HESI RN
HESI 799 RN Exit Exam Capstone
1. A client with hypertension is prescribed lisinopril. What side effect should the nurse teach the client to monitor for?
- A. Monitor for a persistent cough.
- B. Monitor for bradycardia and dizziness.
- C. Report any signs of swelling or difficulty breathing.
- D. Monitor for headache and blurred vision.
Correct answer: A
Rationale: The correct answer is A: 'Monitor for a persistent cough.' Lisinopril, an ACE inhibitor, is associated with a common side effect of a persistent dry cough. This cough can be bothersome to the client and should be reported to their healthcare provider. Choices B, C, and D are incorrect because bradycardia, dizziness, swelling, difficulty breathing, headache, and blurred vision are not typically associated with lisinopril use.
2. An elderly client reports new-onset confusion, nausea, dysuria, and urgency. What action should the nurse take first?

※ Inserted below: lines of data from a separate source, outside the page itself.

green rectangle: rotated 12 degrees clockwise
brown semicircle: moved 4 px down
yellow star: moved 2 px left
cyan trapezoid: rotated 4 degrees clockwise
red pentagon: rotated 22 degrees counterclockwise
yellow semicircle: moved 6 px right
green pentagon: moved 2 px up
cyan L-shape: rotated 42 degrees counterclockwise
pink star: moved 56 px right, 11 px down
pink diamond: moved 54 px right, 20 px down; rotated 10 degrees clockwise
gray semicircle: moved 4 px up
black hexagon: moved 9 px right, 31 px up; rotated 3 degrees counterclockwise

- A. Initiate intravenous fluids
- B. Obtain a clean-catch midstream urine specimen
- C. Administer antibiotics
- D. Start a Foley catheter to obtain a sterile sample
Correct answer: B
Rationale: The correct first action for the nurse to take in this scenario is to obtain a clean-catch midstream urine specimen. The client's symptoms of confusion, nausea, dysuria, and urgency are suggestive of a urinary tract infection (UTI). To confirm the diagnosis and identify the causative organism, a urine specimen should be collected before initiating any treatment. Initiating intravenous fluids (Choice A) may be necessary later based on the client's condition but is not the initial priority. Administering antibiotics (Choice C) should be done after confirming the diagnosis through urine culture. Starting a Foley catheter (Choice D) to obtain a sterile sample is more invasive and should not be the first step in the assessment and management of a suspected UTI.
3. The nurse is responsible for several elderly clients, including a client on bed rest with a skin tear and hematoma from a fall 2 days ago. What is the best care assignment for this client?
- A. Assign an RN to supervise a nursing assistant for skin care
- B. Assign a nursing assistant to help the client with self-care activities
- C. Delegate complete care to an unlicensed assistive personnel
- D. Supervise a nursing assistant for skin care
Correct answer: D
Rationale: In this scenario, the best care assignment for the client with a skin tear and hematoma is to supervise a nursing assistant for skin care. This ensures proper wound care while utilizing the skills of the nursing assistant effectively. Assigning an RN to supervise the nursing assistant is appropriate as it provides the necessary expertise for wound care supervision. Delegating complete care to an unlicensed assistive personnel may not be suitable for a client with specific wound care needs. Helping the client with self-care activities may not directly address the urgent need for proper wound care in this situation.
4. A client with chronic liver disease develops jaundice. What is the most important assessment the nurse should perform?
- A. Assess the client’s skin for lesions or sores.
- B. Monitor the client’s liver function tests.
- C. Assess for changes in mental status and behavior.
- D. Monitor the client’s urine output closely.
Correct answer: D
Rationale: In a client with chronic liver disease developing jaundice, the most important assessment the nurse should perform is to monitor the client’s urine output closely. Jaundice can indicate worsening liver function, so monitoring urine output helps assess kidney function and fluid balance, which are critical in chronic liver disease. Assessing the client’s skin for lesions or sores (Choice A) may be relevant for dermatological conditions but is not the priority in this case. Monitoring liver function tests (Choice B) is important but may not provide immediate information on the client’s current status. Assessing for changes in mental status and behavior (Choice C) is important for detecting hepatic encephalopathy but does not directly address the immediate concern of fluid balance and kidney function in the presence of jaundice.
5. A client with adrenal crisis has a temperature of 102°F, heart rate of 138 bpm, and blood pressure of 80/60 mmHg. Which action should the nurse implement first?
- A. Obtain an analgesic prescription.
- B. Infuse intravenous fluid bolus.
- C. Administer PRN oral antipyretic.
- D. Cover the client with a cooling blanket.
Correct answer: B
Rationale: In a client with adrenal crisis presenting with a high temperature, tachycardia, and hypotension, the priority action for the nurse to implement first is to infuse an intravenous fluid bolus. This intervention aims to address the hypotension by increasing the circulating volume and improving perfusion. Obtaining an analgesic prescription (Choice A) is not the priority in this situation. Administering an oral antipyretic (Choice C) may help reduce the fever but does not address the primary issue of hypotension. Covering the client with a cooling blanket (Choice D) may help with temperature control but does not address the hemodynamic instability caused by the adrenal crisis.